Silicon Valley reigned supreme in the 80s, but Shenzhen is the world’s electronics hub today.
In the 1980s, Norman programmed video games. He transitioned into educational science and was manufacturing in China by the 2000s. Sporting glasses, saggy jeans, and an orange button-down, Norman tells Digital Trends, “That was kind of a very bizarre experience. I had never been out of the United States except to Canada.”
Upon retirement in 2014, Norman commenced this project. “I like designing things, building things,” he says. Needing a 3D printer, he joined Troublemaker on day one. He also appreciates bouncing ideas off others. “I need a certain amount of interaction,” he says.
Norman says Silicon Valley reigned supreme in the 80s, but Shenzhen is the world’s electronics hub today. Any part he needs, he strolls across the street to buy. “This is where it’s happening,” he says.
Norman says government officials are making Shenzhen the “Silicon Valley of the world.” Additionally, citizens are participating. He cited a local innovators fair, where high turnout shut down the nearest subway station. “You don’t see a hundred thousand people going to a trade show, dragging their children in San Francisco. Maybe at football games you get 100K, but you don’t get it for tech shows.”
Fostering creativity
Troublemaker’s Werner came to China six years ago as an LED consultant and sourcing agent. “I fell in love with the people and food,” he says. Walking in the middle of a side street, Werner is unfazed by oncoming scooterists, exemplifying either his adaptive abilities or inattention to his surroundings.

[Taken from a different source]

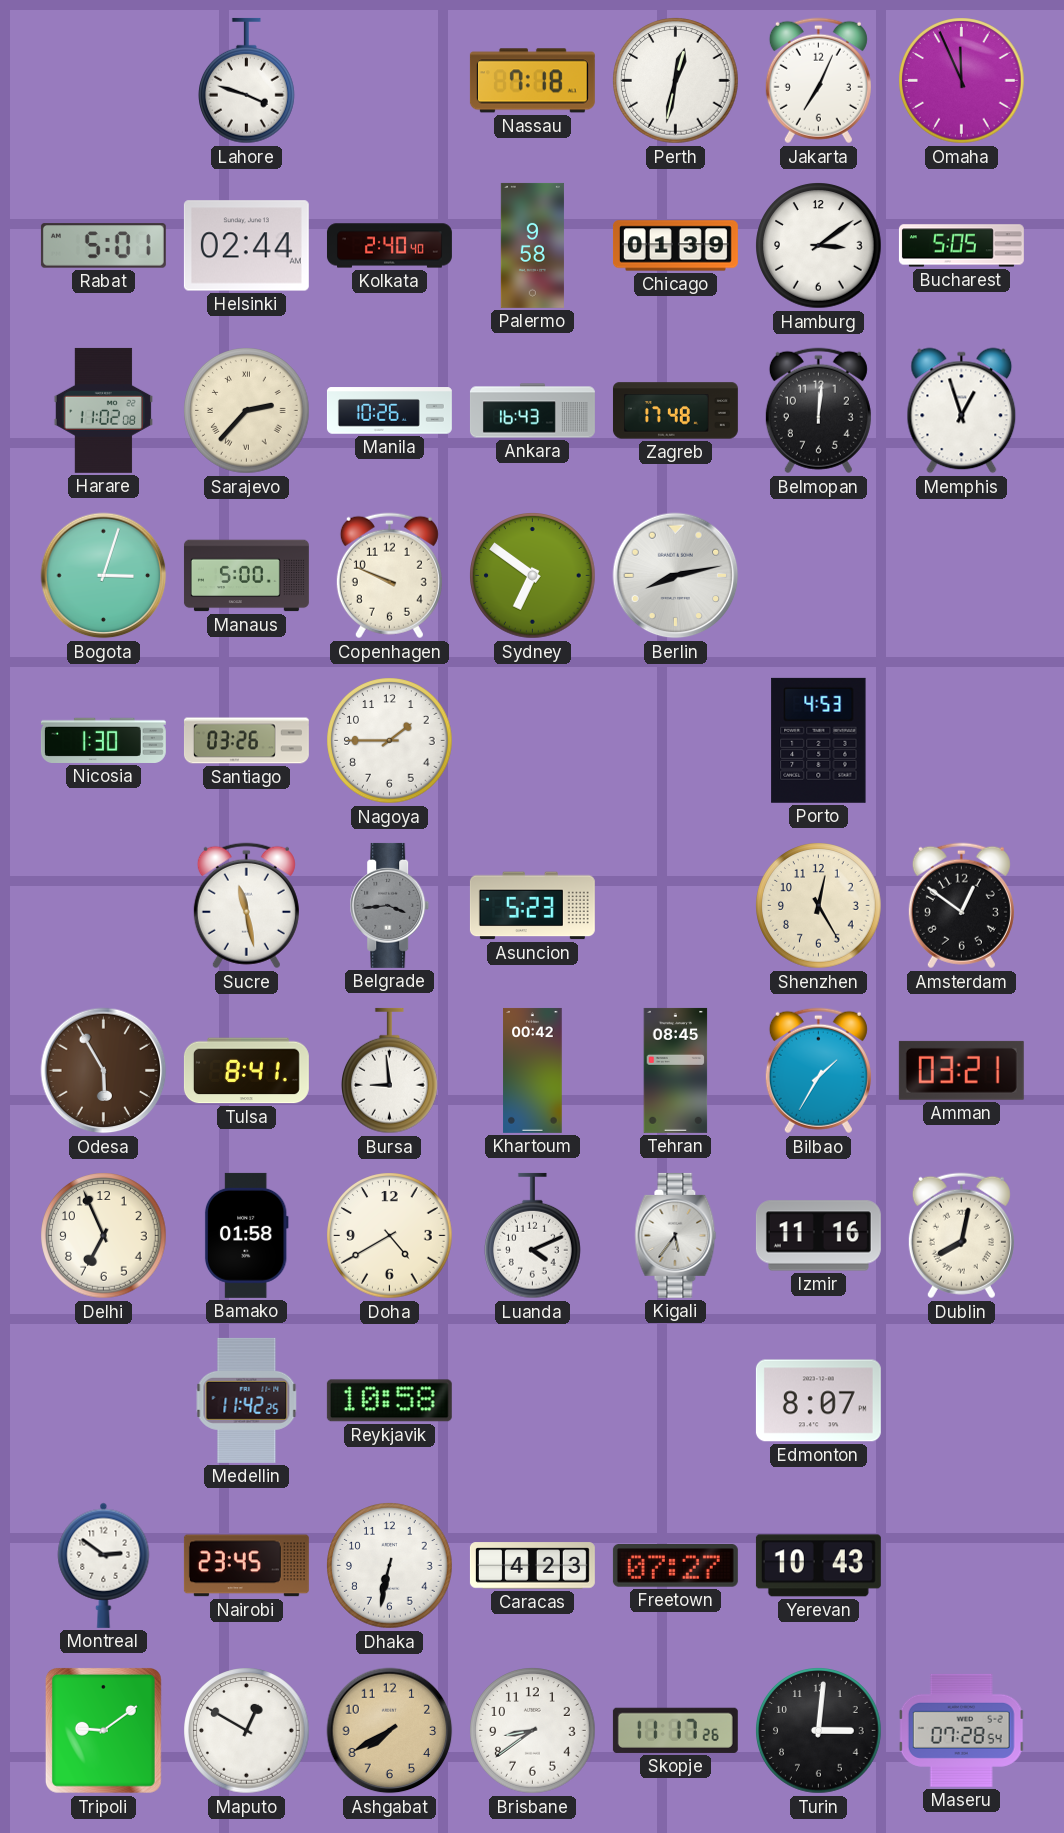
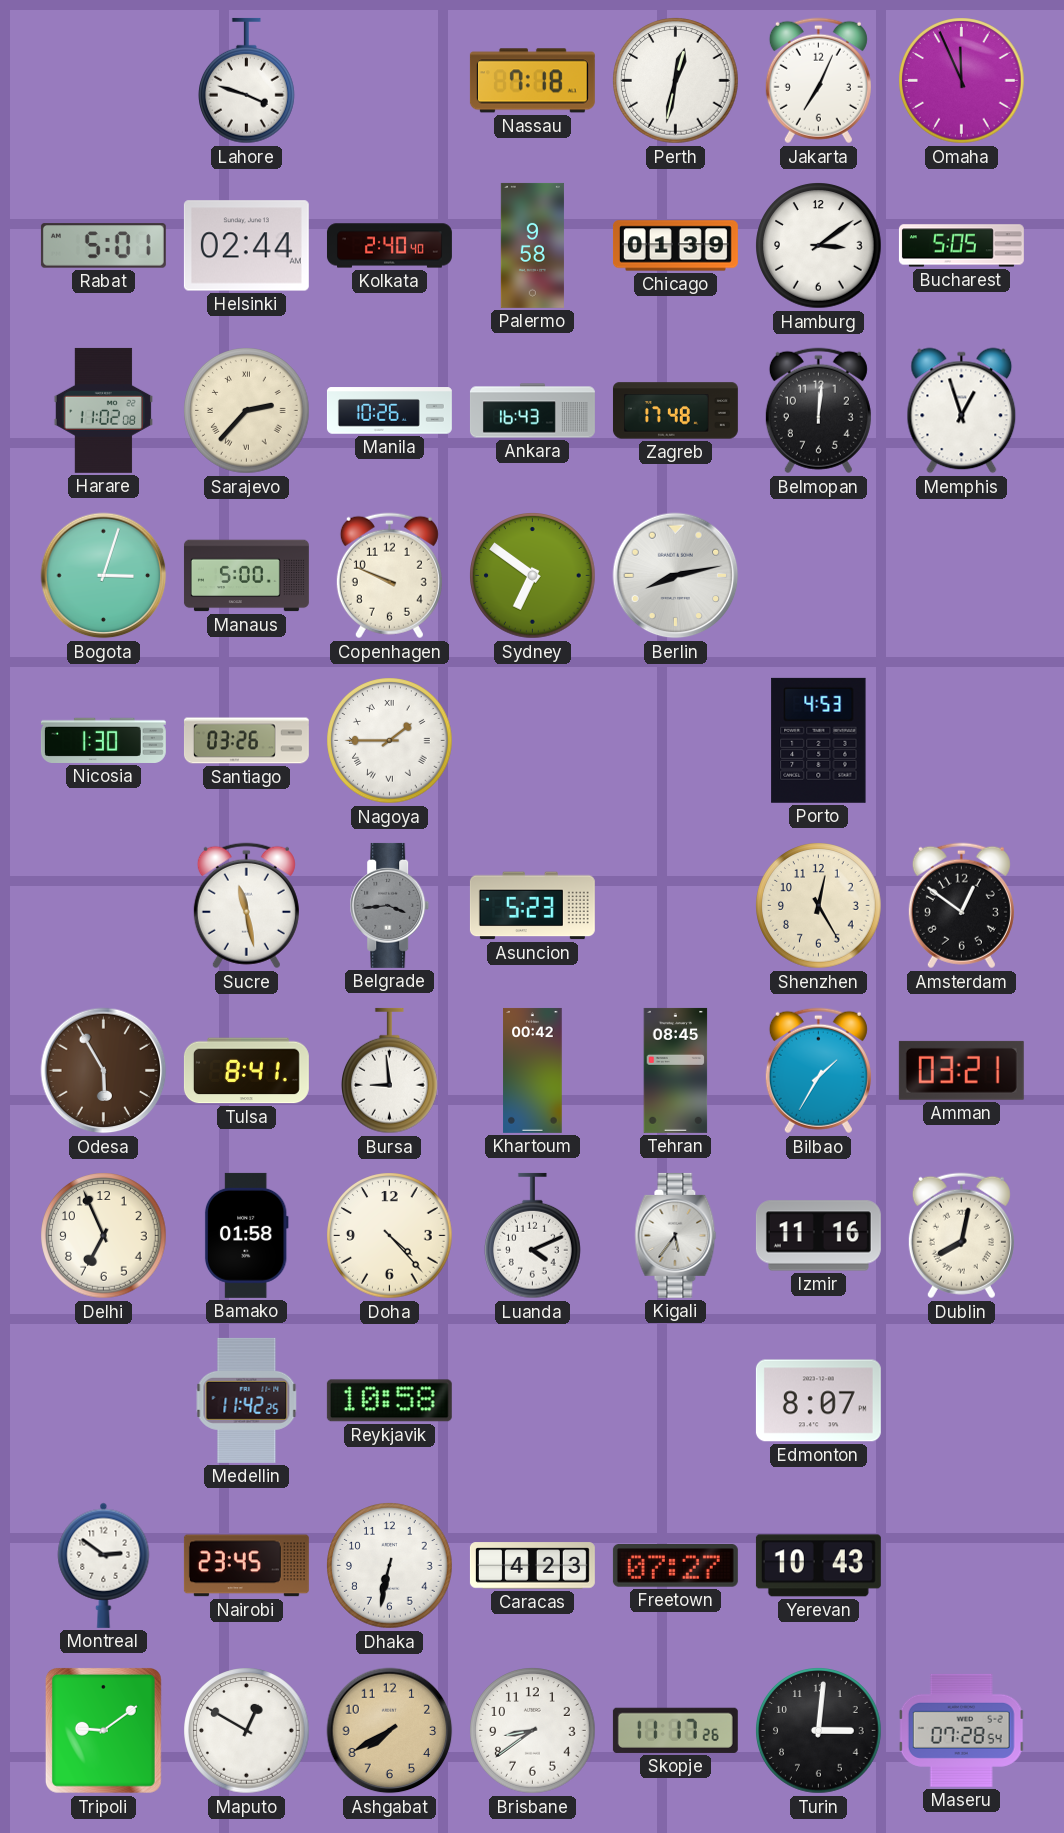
Nagoya numerals: Arabic -> Roman
Doha: 4:40 -> 4:23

Ahead, a mid-20s tattooed woman in a tank top emerges from a building. Jiahui “Eve” Tan lives in a 3-bedroom apartment with two roommates, three turtles, two cats, one dog, and a hamster. In her spacious bedroom, the freelance art teacher exhibits recent projects – epoxy houses with LED lights, seashells with miniature figurines.
To engender creativity in children, Troublemaker offers workshops. The first course was on robots. Going forward, Werner wants to cover wastewater treatment, renewable energy, indoor farming, and 3D printer design.
“You need people who have the passion and creativity to just do things. A lot of people just don’t do things,” Werner says.
Tan laments rote learning used in Chinese classrooms. “Students cannot be creative, cannot design sketches,” she says.
“You need people who have the passion and creativity to just do things.”
In a modest dining room with white walls and high ceiling, they discuss her future over rice, cabbage, spicy pork, herbal iced tea, and watermelon. They discuss potentially holding art classes at Troublemaker. Like the morning meeting, however, nothing is finalized.
With four children, Werner never had time to learn Mandarin. A woman speaking the mother tongue calls. He thinks she’s a telemarketer before handing Tan the phone. It’s the police. In China, foreigners must register housing details with authorities. Werner is a month overdue.
It’s 2:30 pm. By 5:00 pm, he must cross a city that is geographically 1.6 times the size of Los Angeles or risk being barred from leaving the country. Werner appears unbothered. After repeated prompting from Tan, he acknowledges the urgency and sets out.
Although registration takes but five minutes, the trek devours three hours. “I should make time for these things,” he says.